Lady Luck again turned her back on the beleaguered Namibia Premier League (NPL), after the Court of Arbitration for Sport (CAS) yesterday rejected the league’s application for legal aid in their protracted legal battle against its mother body the Namibia Football Association (NFA).
Delphine Deschenaux-Rochat, a legal counsel at CAS, yesterday wrote to NPL lawyers Dr Weder Kauta & Hoveka Inc informing them of their decision not to grant the suspended league legal aid, as the NPL does not meet the required criteria to be granted such legal assistance.
In its letter, CAS explained that: “I refer to the application for legal aid filed by the Appellant on 11 May 2020. On behalf of the CAS Legal Aid Commission, the Appellant is advised that, pursuant to Article 5 of the Guidelines on Legal Aid before the Court of Arbitration for Sport, legal aid is granted, based on a reasoned request and accompanied by supporting documents, to any natural person provided that his income and assets are not sufficient to allow him to cover the costs of proceedings, without drawing on that part of his assets necessary to support him and his family.”
CAS further explained: “The Appellant being a league, i.e. a legal entity, it is therefore not entitled to apply for and receive legal aid.
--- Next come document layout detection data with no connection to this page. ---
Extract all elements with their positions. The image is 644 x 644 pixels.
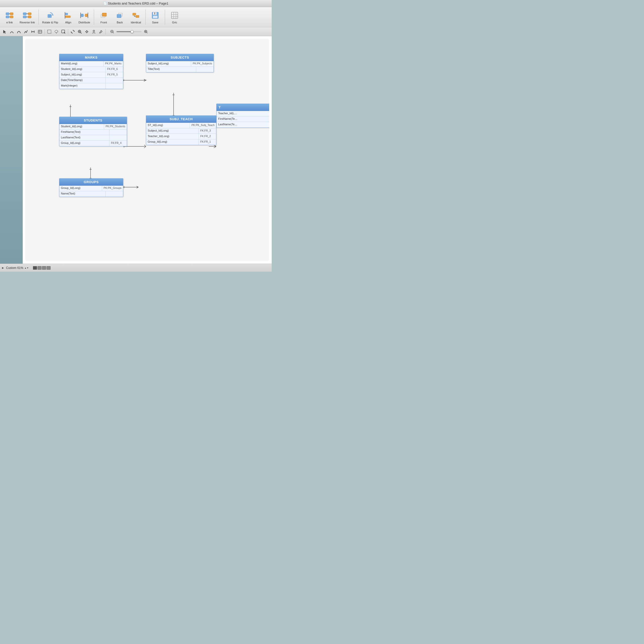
identical-label: Identical <box>131 21 141 24</box>
page-indicator-1[interactable] <box>33 266 37 270</box>
subjects-row-2: Title(Text) <box>146 67 214 72</box>
grid-label: Gric <box>172 21 177 24</box>
window-title: Students and Teachers ERD.cdd – Page1 <box>108 2 168 5</box>
lasso-tool[interactable] <box>53 28 60 35</box>
svg-rect-31 <box>153 16 157 18</box>
zoom-out-button[interactable] <box>109 28 115 35</box>
page-indicator-2[interactable] <box>37 266 42 270</box>
subj-teach-row-1: ST_Id(Long) PK:PK_Subj_Teach <box>146 123 216 128</box>
svg-rect-10 <box>28 16 31 18</box>
reverse-link-button[interactable]: Reverse link <box>18 8 36 26</box>
canvas-area[interactable]: Students and Teachers ⊣ ⊢ <box>23 36 272 264</box>
teachers-entity[interactable]: T Teacher_Id(L… FirstName(Te… LastName(T… <box>216 104 269 128</box>
main-toolbar: e link Reverse link <box>0 7 272 27</box>
align-label: Align <box>65 21 71 24</box>
status-bar: ▶ Custom 61% ▲▼ <box>0 264 272 272</box>
select-all-tool[interactable] <box>46 28 53 35</box>
teachers-row-2: FirstName(Te… <box>217 116 269 122</box>
zoom-thumb[interactable] <box>131 30 134 33</box>
secondary-toolbar <box>0 27 272 36</box>
main-area: Students and Teachers ⊣ ⊢ <box>0 36 272 264</box>
svg-rect-27 <box>133 13 136 15</box>
svg-marker-38 <box>3 30 6 34</box>
svg-line-63 <box>147 32 147 33</box>
svg-rect-13 <box>48 14 51 18</box>
page-indicator-4[interactable] <box>47 266 51 270</box>
person-tool[interactable] <box>91 28 97 35</box>
zoom-display: Custom 61% ▲▼ <box>6 266 29 270</box>
groups-row-1: Group_Id(Long) PK:PK_Groups <box>59 186 123 191</box>
zoom-controls <box>109 28 149 35</box>
rotate-flip-button[interactable]: Rotate & Flip <box>41 8 60 26</box>
teachers-header: T <box>217 104 269 111</box>
pointer-tool[interactable] <box>2 28 8 35</box>
svg-line-94 <box>137 187 138 188</box>
marks-header: MARKS <box>59 54 123 61</box>
subj-teach-row-3: Teacher_Id(Long) FK:FR_2 <box>146 134 216 139</box>
svg-rect-19 <box>85 14 88 17</box>
toolbar-divider-3 <box>145 10 146 25</box>
pen-tool[interactable] <box>98 28 104 35</box>
front-label: Front <box>100 21 107 24</box>
refresh-tool[interactable] <box>69 28 76 35</box>
svg-rect-4 <box>10 16 13 18</box>
front-button[interactable]: Front <box>96 8 111 26</box>
zoom-arrow[interactable]: ▲▼ <box>24 267 29 269</box>
svg-line-79 <box>144 145 146 146</box>
svg-rect-9 <box>23 16 26 18</box>
toolbar2-divider-3 <box>105 29 106 34</box>
align-button[interactable]: Align <box>61 8 76 26</box>
svg-line-97 <box>214 146 216 148</box>
zoom-in-button[interactable] <box>143 28 149 35</box>
svg-line-58 <box>99 33 100 33</box>
reverse-link-icon <box>22 10 32 20</box>
svg-rect-24 <box>102 13 106 16</box>
groups-header: GROUPS <box>59 179 123 186</box>
students-row-4: Group_Id(Long) FK:FR_4 <box>59 141 127 146</box>
curve-tool[interactable] <box>9 28 15 35</box>
students-row-2: FirstName(Text) <box>59 130 127 135</box>
subjects-entity[interactable]: SUBJECTS Subject_Id(Long) PK:PK_Subjects… <box>146 54 214 72</box>
page-indicator-3[interactable] <box>42 266 46 270</box>
nav-left-button[interactable]: ▶ <box>2 266 4 269</box>
e-link-button[interactable]: e link <box>2 8 17 26</box>
distribute-button[interactable]: Distribute <box>77 8 92 26</box>
canvas-content[interactable]: ⊣ ⊢ <box>25 39 269 261</box>
back-label: Back <box>117 21 123 24</box>
marks-row-2: Student_Id(Long) FK:FR_6 <box>59 67 123 72</box>
students-row-1: Student_Id(Long) PK:PK_Students <box>59 124 127 130</box>
toolbar-divider-2 <box>94 10 94 25</box>
svg-rect-32 <box>154 12 155 14</box>
svg-point-57 <box>93 30 95 32</box>
identical-button[interactable]: Identical <box>128 8 143 26</box>
svg-rect-33 <box>172 12 178 18</box>
back-button[interactable]: Back <box>112 8 127 26</box>
svg-point-56 <box>86 31 88 32</box>
identical-icon <box>131 10 141 20</box>
svg-rect-7 <box>28 13 31 15</box>
marks-row-1: MarkId(Long) PK:PK_Marks <box>59 61 123 67</box>
line-tool[interactable] <box>23 28 29 35</box>
table-tool[interactable] <box>37 28 43 35</box>
marks-row-5: Mark(Integer) <box>59 83 123 89</box>
marks-row-4: Date(TimeStamp) <box>59 78 123 83</box>
arc-tool[interactable] <box>16 28 22 35</box>
svg-rect-1 <box>10 13 13 15</box>
connect-tool[interactable] <box>30 28 36 35</box>
grid-button[interactable]: Gric <box>167 8 182 26</box>
distribute-icon <box>79 10 89 20</box>
save-button[interactable]: Save <box>148 8 163 26</box>
zoom-select-tool[interactable] <box>60 28 67 35</box>
pan-tool[interactable] <box>84 28 90 35</box>
zoom-slider[interactable] <box>116 31 142 32</box>
grid-icon <box>170 10 180 20</box>
marks-entity[interactable]: MARKS MarkId(Long) PK:PK_Marks Student_I… <box>59 54 123 89</box>
groups-entity[interactable]: GROUPS Group_Id(Long) PK:PK_Groups Name(… <box>59 178 123 197</box>
students-entity[interactable]: STUDENTS Student_Id(Long) PK:PK_Students… <box>59 117 127 146</box>
svg-marker-12 <box>52 14 54 15</box>
e-link-icon <box>5 10 15 20</box>
back-icon <box>115 10 125 20</box>
students-header: STUDENTS <box>59 117 127 124</box>
subj-teach-entity[interactable]: SUBJ_TEACH ST_Id(Long) PK:PK_Subj_Teach … <box>146 115 216 145</box>
zoom-tool[interactable] <box>76 28 83 35</box>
Consequently, the Appellant’s request for legal aid shall not be considered by the CAS Legal Aid Commission. In view of the above, the suspension of the Appellant’s deadline (which is today) to pay the advance of costs is lifted with immediate effect.”
With CAS shunning the NPL’s request, it essentially means the league now has two options left at their disposal if it still wants its case to be heard by CAS; that is to either pay the entire advance of cost of CHF40 000 Swiss francs (which is almost N$800 000) or otherwise they have another option to submit their case to a sole arbitrator instead of a three-member panel of arbitrators, which might turn out to be more cheaper.
It now remains to be seem if the NPL will move ahead and pay the entire advance of cost of nearly N$800 000 or opt to go with an option of a sole arbitrator, which in many sport cases have historically proven to be a disastrous option as opposed to a three-member panel of arbitrators.
Yesterday’s snub by CAS follows two failed attempts by the league to have their suspension overturned by the Windhoek High Court and the Supreme Court, but both courts refused to hear the matter as they cited lack of jurisdiction and advised the league takes its protest to a court of sport, in this instance CAS.
Meanwhile this week, five NPL clubs, namely Tigers, Blue Waters, Citizens, Mighty Gunners, and Julinho Sporting all petitioned the NFA to inform the local football federation of their intention to resign from the NPL and form an elite breakaway league which will be affiliated to the NFA.
The five league clubs were joined by relegated Orlando Pirates, Young African and Civics in writing the letter to the NFA. The trio of Pirates, Young African and Civics were relegated last season from NPL but a directive by NFA ordered that the NPL must reinstate all three relegated clubs on a once-off basis because of the unique situation currently faced by Namibian football, where no First or Second Division leagues are active.